Task instructions
Where the line containing "دانلود رایگان ترجمه مقا" appears below, begin there and reproduce each line exactly through the last one, omitting pictures.

Page images and extracted text
* * * * * * * * *
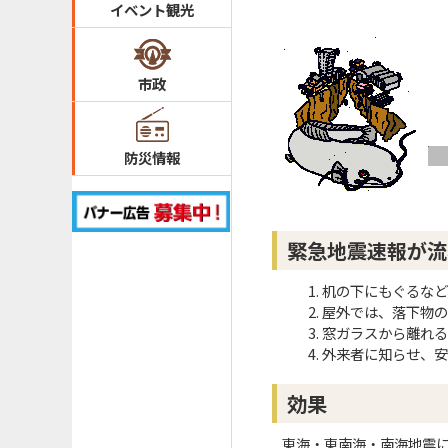
イベント観光
市政
防災情報
緊急地震速報が流
机の下にもぐるなど
屋外では、落下物の
窓ガラスから離れる
外来者に知らせ、安
効果
東海・東南海・南海地震に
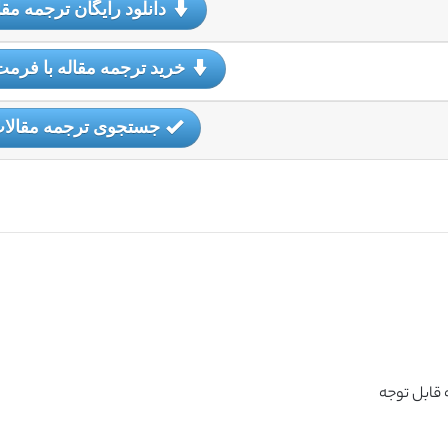
دانلود رایگان ترجمه مقا
خرید ترجمه مقاله با فرمت
جستجوی ترجمه مقالا
 قابل توجه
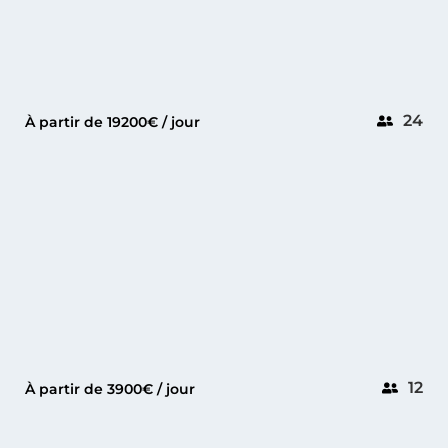
24
À partir de 19200€ / jour
GOLFE-JUAN
PRINCESS V65
12
À partir de 3900€ / jour
GOLFE-JUAN
PRESTIGE 590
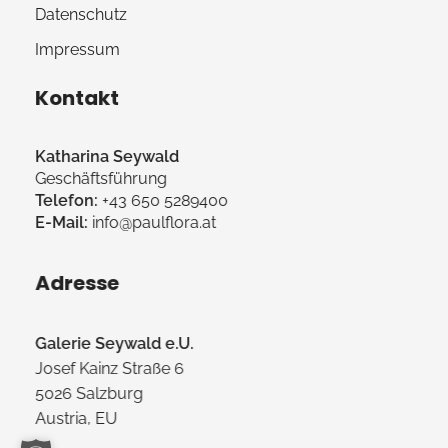
Datenschutz
Impressum
Kontakt
Katharina Seywald
Geschäftsführung
Telefon:
+43 650 5289400
E-Mail:
info@paulflora.at
Adresse
Galerie Seywald e.U.
Josef Kainz Straße 6
5026 Salzburg
Austria, EU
* * * * * * * * *
Response area
دانلود رایگان ترجمه مقا
خرید ترجمه مقاله با فرمت
جستجوی ترجمه مقالا
 قابل توجه
24
À partir de 19200€ / jour
GOLFE-JUAN
PRINCESS V65
12
À partir de 3900€ / jour
GOLFE-JUAN
PRESTIGE 590
Datenschutz
Impressum
Kontakt
Katharina Seywald
Geschäftsführung
Telefon:
+43 650 5289400
E-Mail:
info@paulflora.at
Adresse
Galerie Seywald e.U.
Josef Kainz Straße 6
5026 Salzburg
Austria, EU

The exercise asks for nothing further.